*** Block opens ***

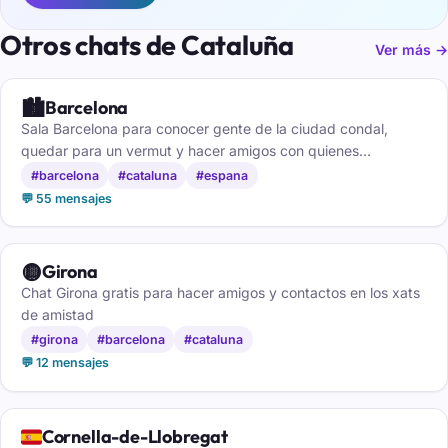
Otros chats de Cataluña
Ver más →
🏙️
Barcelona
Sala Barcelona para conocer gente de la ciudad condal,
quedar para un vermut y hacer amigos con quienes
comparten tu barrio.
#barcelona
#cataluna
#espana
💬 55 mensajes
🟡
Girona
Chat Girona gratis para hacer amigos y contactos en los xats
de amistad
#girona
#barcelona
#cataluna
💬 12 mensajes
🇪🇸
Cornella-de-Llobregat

*** Block closes ***
*** Block opens ***

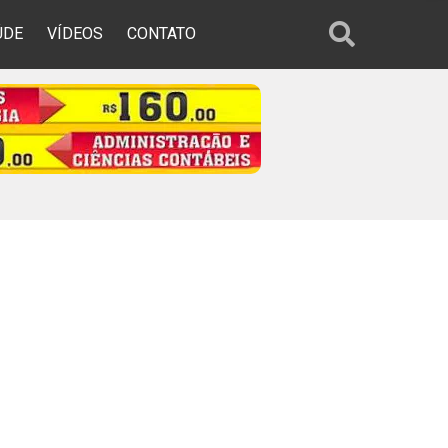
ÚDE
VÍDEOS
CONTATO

*** Block closes ***

▶ **WORK TO BE COMPLETED**: Above are the entries. Copy exactly the part that opens with the line containing "Otros chats de Cataluña" and closes with the line containing "Cornella-de-Llobregat", and no more.

▶ **RESPONSE BOX**:
Otros chats de Cataluña
Ver más →
🏙️
Barcelona
Sala Barcelona para conocer gente de la ciudad condal,
quedar para un vermut y hacer amigos con quienes
comparten tu barrio.
#barcelona
#cataluna
#espana
💬 55 mensajes
🟡
Girona
Chat Girona gratis para hacer amigos y contactos en los xats
de amistad
#girona
#barcelona
#cataluna
💬 12 mensajes
🇪🇸
Cornella-de-Llobregat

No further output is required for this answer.